The corporate sector clocked bumper profits in the September quarter (Q3) of 2020 mainly due to significantly lower spending on inputs compared to sales, according to the Centre for Monitoring Indian Economy (CMIE). Both sales and expenses plunged sharply during the lockdown quarters of June and September 2020, Mahesh Vyas, Managing Director and CEO, CMIE, said in an article, adding that expenses fell more sharply than sales did during the said period, which helped the corporate sector record bumper profits.
Purchase of raw materials and finished goods for resale accounts for the bulk of the cost structure of non-finance companies.
"Traditionally, its share has been well over 50 per cent," Vyas notes, while stating that if expenses on account of these grow at a slower pace than the growth in sales, it has a huge impact on profits.
"In the past two recessionary quarters when business has shrunk, the fall in expenses on raw materials and finished goods was significantly greater than the fall in the topline. The profits, therefore, did not shrink and in fact grew even though the business shrank," the CMIE chief says.

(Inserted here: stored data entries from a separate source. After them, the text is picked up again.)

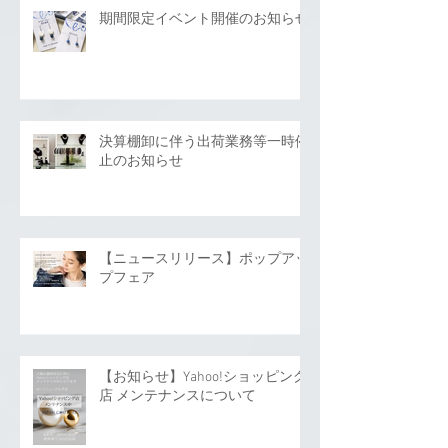
期間限定イベント開催のお知らせ
決算棚卸に伴う出荷業務等一時停
止のお知らせ
【ニュースリリース】ポップアッ
プフェア
【お知らせ】Yahoo!ショッピング
店 メンテナンスについて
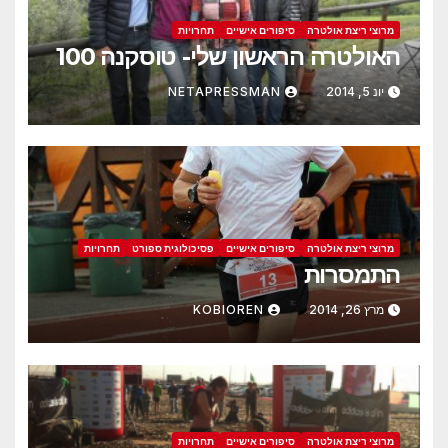
מרוצי ריצת אולטרה
סיפורים אישיים
תחרויות
האולטרה הראשון שלי- טוסקנה 100
יונ 5, 2014
NETAPRESSMAN
מרוצי ריצת אולטרה
סיפורים אישיים
פסיכולוגית ספורט
תחרויות
התמסרות
מרץ 26, 2014
KOBIOREN
מרוצי ריצת אולטרה
סיפורים אישיים
תחרויות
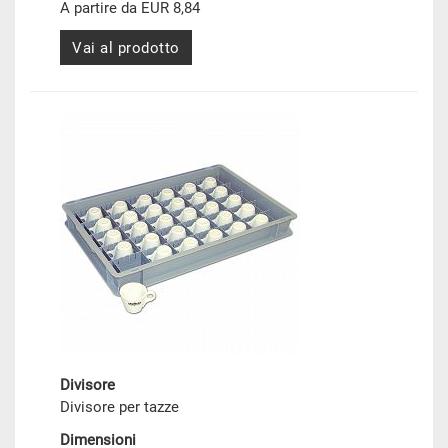
A partire da EUR 8,84
Vai al prodotto
Divisore
Divisore per tazze
Dimensioni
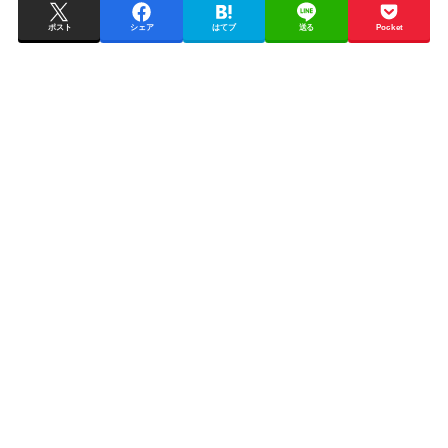
ポスト
シェア
はてブ
送る
Pocket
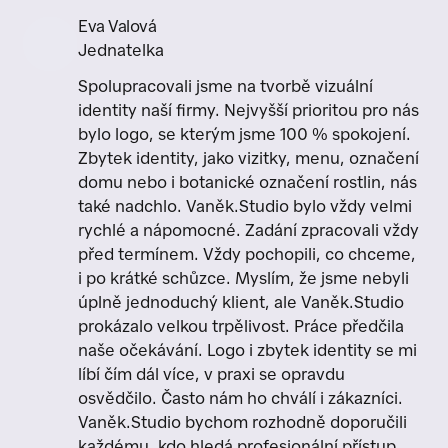
Eva Valová
Jednatelka
Spolupracovali jsme na tvorbě vizuální
identity naší firmy. Nejvyšší prioritou pro nás
bylo logo, se kterým jsme 100 % spokojení.
Zbytek identity, jako vizitky, menu, označení
domu nebo i botanické označení rostlin, nás
také nadchlo. Vaněk.Studio bylo vždy velmi
rychlé a nápomocné. Zadání zpracovali vždy
před termínem. Vždy pochopili, co chceme,
i po krátké schůzce. Myslím, že jsme nebyli
úplně jednoduchý klient, ale Vaněk.Studio
prokázalo velkou trpělivost. Práce předčila
naše očekávání. Logo i zbytek identity se mi
líbí čím dál více, v praxi se opravdu
osvědčilo. Často nám ho chválí i zákazníci.
Vaněk.Studio bychom rozhodně doporučili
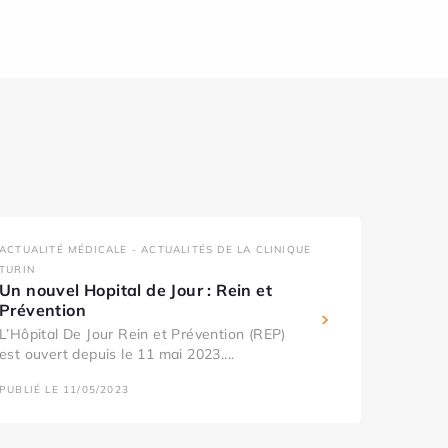
ACTUALITÉ MÉDICALE - ACTUALITÉS DE LA CLINIQUE
TURIN
Un nouvel Hopital de Jour : Rein et
Prévention
L’Hôpital De Jour Rein et Prévention (REP)
est ouvert depuis le 11 mai 2023....
PUBLIÉ LE 11/05/2023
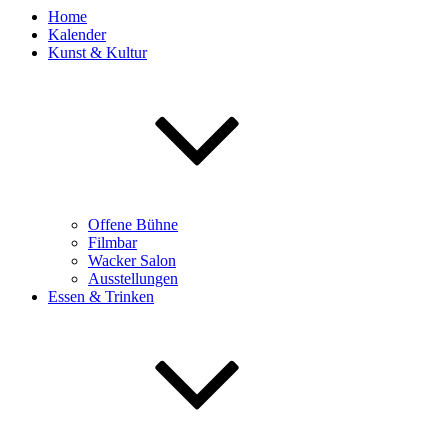
Home
Kalender
Kunst & Kultur
Offene Bühne
Filmbar
Wacker Salon
Ausstellungen
Essen & Trinken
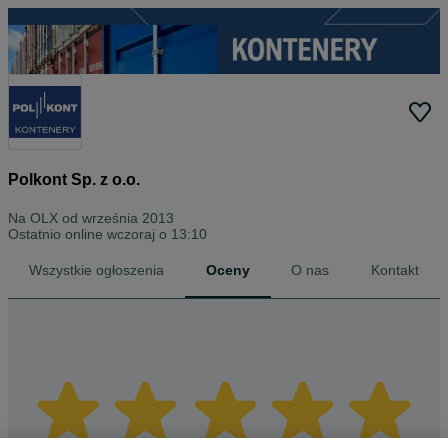
Polkont Sp. z o.o.
Na OLX od
września 2013
Ostatnio online wczoraj o 13:10
Wszystkie ogłoszenia
Oceny
O nas
Kontakt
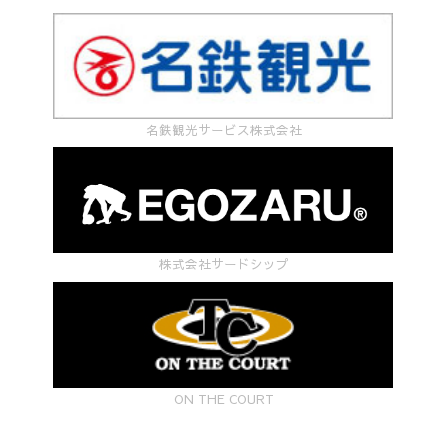
名鉄観光サービス株式会社
株式会社サードシップ
ON THE COURT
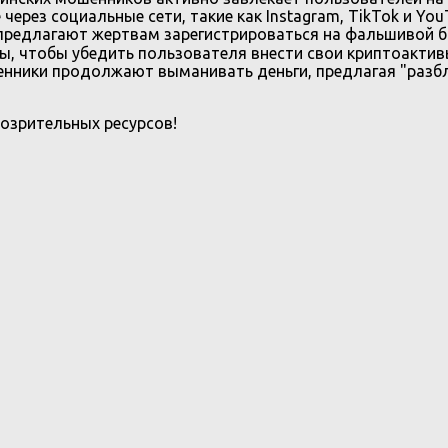
через социальные сети, такие как Instagram, TikTok и Yo
 предлагают жертвам зарегистрироваться на фальшивой б
, чтобы убедить пользователя внести свои криптоакти
нники продолжают выманивать деньги, предлагая "разбл
озрительных ресурсов!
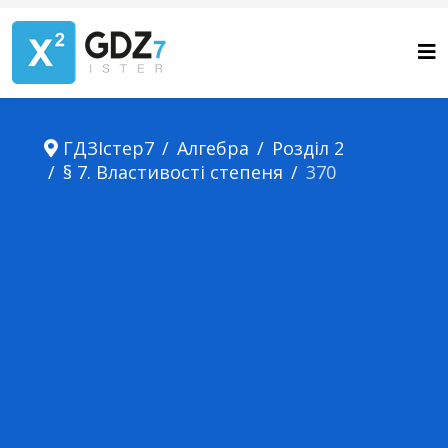
ГДЗІстер7
Алгебра
Розділ 2
§ 7. Властивості степеня
370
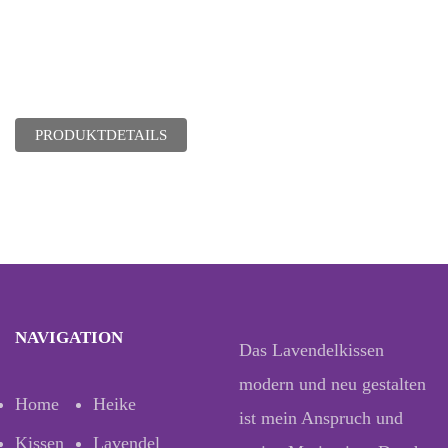
PRODUKTDETAILS
NAVIGATION
Das Lavendelkissen
modern und neu gestalten
Home
Heike
ist mein Anspruch und
Kissen
Lavendel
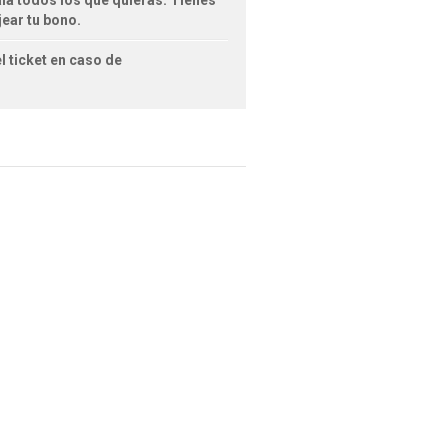
ala todos los que quieras. Tienes
jear tu bono.
l ticket en caso de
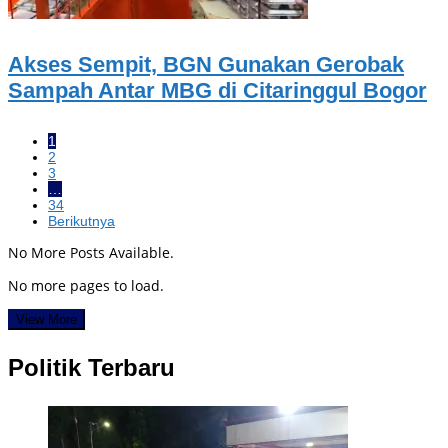
Akses Sempit, BGN Gunakan Gerobak
Sampah Antar MBG di Citaringgul Bogor
1
2
3
…
34
Berikutnya
No More Posts Available.
No more pages to load.
View More
Politik Terbaru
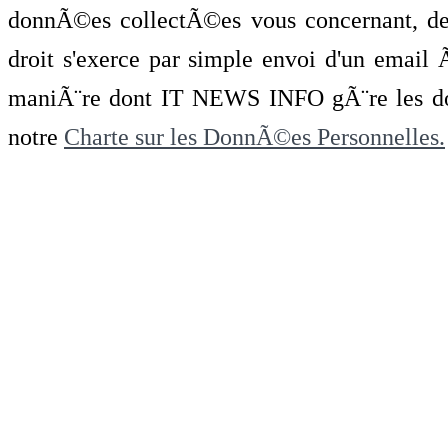
donnÃ©es collectÃ©es vous concernant, de 
droit s'exerce par simple envoi d'un emai
maniÃ¨re dont IT NEWS INFO gÃ¨re les do
notre
Charte sur les DonnÃ©es Personnelles.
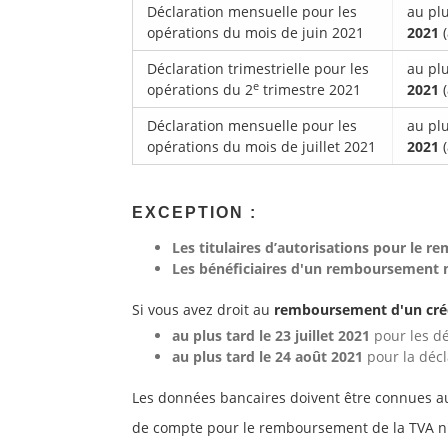
Déclaration mensuelle pour les
au plu
opérations du mois de juin 2021
2021
(
Déclaration trimestrielle pour les
au plu
e
opérations du 2
trimestre 2021
2021
(
Déclaration mensuelle pour les
au plu
opérations du mois de juillet 2021
2021
EXCEPTION :
Les titulaires d’autorisations pour le
Les bénéficiaires d'un remboursement m
Si vous avez droit au
remboursement d'un cré
au plus tard le 23 juillet 2021
pour les d
au plus tard le 24 août 2021
pour la décl
Les données bancaires doivent être connues a
de compte pour le remboursement de la TVA n'e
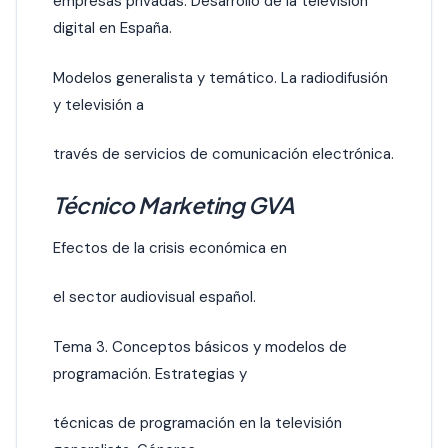
empresas privadas. Desarrollo de la televisión
digital en España.
Modelos generalista y temático. La radiodifusión
y televisión a
través de servicios de comunicación electrónica.
Técnico Marketing GVA
Efectos de la crisis económica en
el sector audiovisual español.
Tema 3. Conceptos básicos y modelos de
programación. Estrategias y
técnicas de programación en la televisión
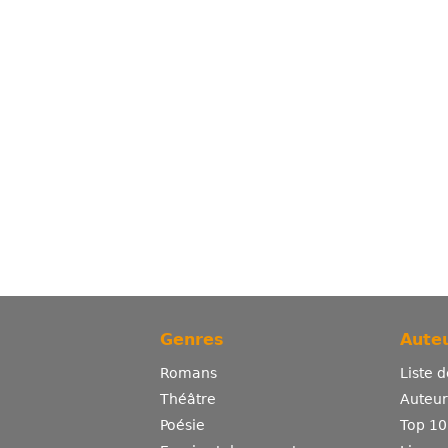
Genres
Auteu
Romans
Liste 
Théâtre
Auteurs
Poésie
Top 10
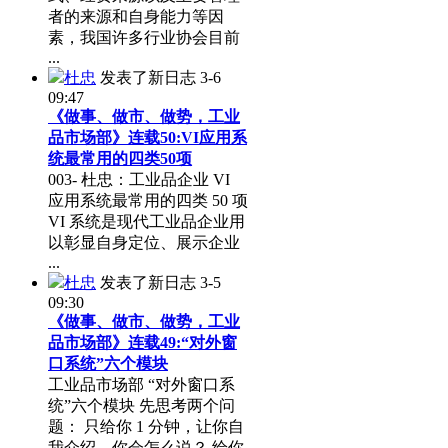
者的来源和自身能力等因
素，我国许多行业协会目前
...
杜忠
发表了新日志
3-6
09:47
《做事、做市、做势，工业
品市场部》连载50:VI应用系
统最常用的四类50项
003- 杜忠：工业品企业 VI
应用系统最常用的四类 50 项
VI 系统是现代工业品企业用
以彰显自身定位、展示企业
...
杜忠
发表了新日志
3-5
09:30
《做事、做市、做势，工业
品市场部》连载49:“对外窗
口系统”六个模块
工业品市场部 “对外窗口系
统”六个模块 先思考两个问
题： 只给你 1 分钟，让你自
我介绍，你会怎么说？ 给你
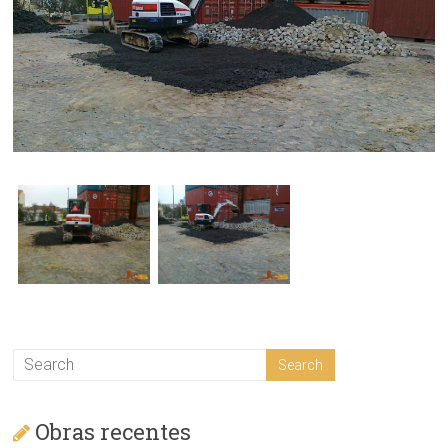
–
Construção
civil
Obras recentes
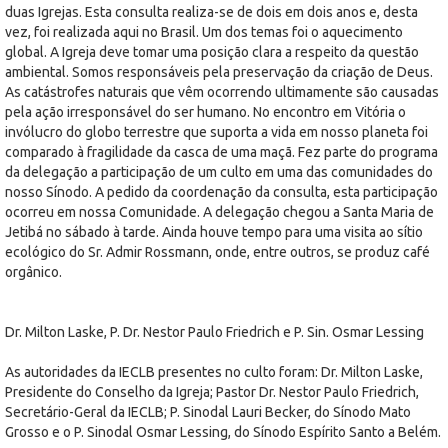
duas Igrejas. Esta consulta realiza-se de dois em dois anos e, desta
vez, foi realizada aqui no Brasil. Um dos temas foi o aquecimento
global. A Igreja deve tomar uma posição clara a respeito da questão
ambiental. Somos responsáveis pela preservação da criação de Deus.
As catástrofes naturais que vêm ocorrendo ultimamente são causadas
pela ação irresponsável do ser humano. No encontro em Vitória o
invólucro do globo terrestre que suporta a vida em nosso planeta foi
comparado à fragilidade da casca de uma maçã. Fez parte do programa
da delegação a participação de um culto em uma das comunidades do
nosso Sínodo. A pedido da coordenação da consulta, esta participação
ocorreu em nossa Comunidade. A delegação chegou a Santa Maria de
Jetibá no sábado à tarde. Ainda houve tempo para uma visita ao sítio
ecológico do Sr. Admir Rossmann, onde, entre outros, se produz café
orgânico.
Dr. Milton Laske, P. Dr. Nestor Paulo Friedrich e P. Sin. Osmar Lessing
As autoridades da IECLB presentes no culto foram: Dr. Milton Laske,
Presidente do Conselho da Igreja; Pastor Dr. Nestor Paulo Friedrich,
Secretário-Geral da IECLB; P. Sinodal Lauri Becker, do Sínodo Mato
Grosso e o P. Sinodal Osmar Lessing, do Sínodo Espírito Santo a Belém.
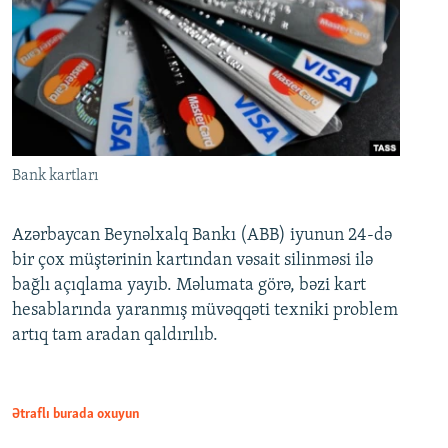
Bank kartları
Azərbaycan Beynəlxalq Bankı (ABB) iyunun 24-də
bir çox müştərinin kartından vəsait silinməsi ilə
bağlı açıqlama yayıb. Məlumata görə, bəzi kart
hesablarında yaranmış müvəqqəti texniki problem
artıq tam aradan qaldırılıb.
Ətraflı burada oxuyun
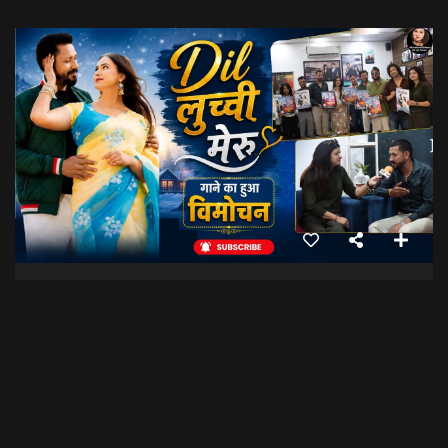
Dil Luchi Meru गाने का हुआ विमोचन।। Latest Garhwali Song 2026 || SNN Films
18:20
फिल्मी रैबार"
LOAD MORE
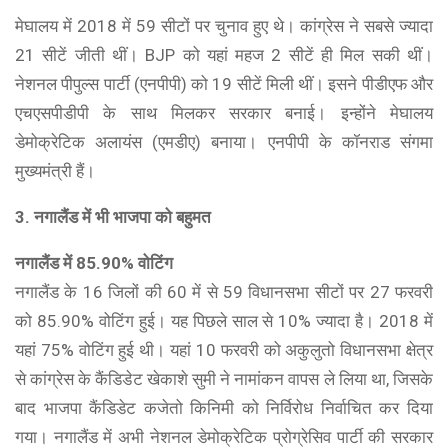
मेघालय में 2018 में 59 सीटों पर चुनाव हुए थे। कांग्रेस ने सबसे ज्यादा
21 सीटें जीती थीं। BJP को यहां महज 2 सीटें ही मिल सकी थीं।
नेशनल पीपुल्स पार्टी (एनपीपी) को 19 सीटें मिली थीं। इसने पीडीएफ और
एचएसपीडीपी के साथ मिलकर सरकार बनाई। इन्होंने मेघालय
डेमोक्रेटिक अलायंस (एमडीए) बनाया। एनपीपी के कॉनराड संगमा
मुख्यमंत्री हैं।
3. नगालैंड में भी भाजपा को बहुमत
नगालैंड में 85.90% वोटिंग
नगालैंड के 16 जिलों की 60 में से 59 विधानसभा सीटों पर 27 फरवरी
को 85.90% वोटिंग हुई। यह पिछले साल से 10% ज्यादा है। 2018 में
यहां 75% वोटिंग हुई थी। यहां 10 फरवरी को अकुलुतो विधानसभा क्षेत्र
से कांग्रेस के कैंडिडेट खेकाशे सुमी ने नामांकन वापस ले लिया था, जिसके
बाद भाजपा कैंडिडेट कजेतो किनिमी को निर्विरोध निर्वाचित कर दिया
गया। नगालैंड में अभी नेशनल डेमोक्रेटिक प्रोग्रेसिव पार्टी की सरकार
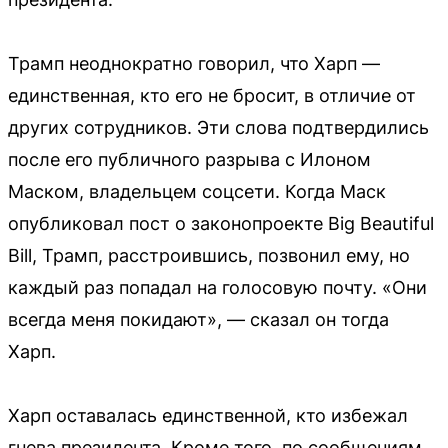
Трамп неоднократно говорил, что Харп —
единственная, кто его не бросит, в отличие от
других сотрудников. Эти слова подтвердились
после его публичного разрыва с Илоном
Маском, владельцем соцсети. Когда Маск
опубликовал пост о законопроекте Big Beautiful
Bill, Трамп, расстроившись, позвонил ему, но
каждый раз попадал на голосовую почту. «Они
всегда меня покидают», — сказал он тогда
Харп.
Харп оставалась единственной, кто избежал
гнева президента. Кроме того, по сообщениям,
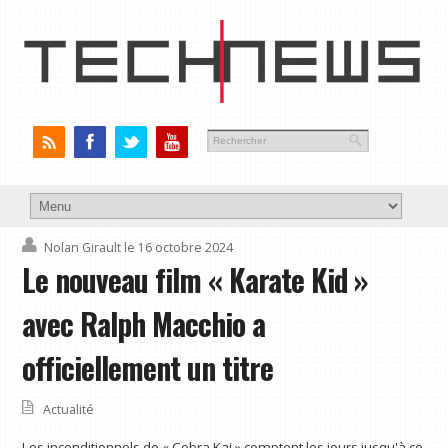
Nolan Girault
le 16 octobre 2024
Le nouveau film « Karate Kid »
avec Ralph Macchio a
officiellement un titre
Actualité
Les inconditionnels de « Cobra Kai » comptent les jours jusqu'à ce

But, how can the growth in expenses on raw materials and purchased finished goods be lower than the growth in sales?
This, Vyas explains, can happen because of one or a combination of more than one of the following three factors: -
1. A shift in the terms of trade
2. By a drawdown of inventories, or
3. Through efficiency gains.
Elaborating on the first factor, he says that a favourable shift in terms of trade implies that the prices of raw materials and purchased finished goods rise at a slower rate compared to the increase in prices of the corresponding goods, sold, or they fall at a faster rate compared to the fall in prices of goods sold.
Talking about the second point, Vyas notes that in times of uncertainty such as the kind faced by the corporate sector during the lockdown, companies would prefer to use the raw materials and purchased finished goods available in their stock and not replenish them till these are drawn down substantially and the uncertainty of the business environment reduces.
During the lockdown, the logistics cost of replenishing stocks could have increased and this could be the cost companies would try and avoid which would directly lead to a fall in raw material and purchased finished goods stock. However, companies would try their best to sell in a difficult market to meet their fixed costs, this, Vyas says, positively impacted profits in the September quarter.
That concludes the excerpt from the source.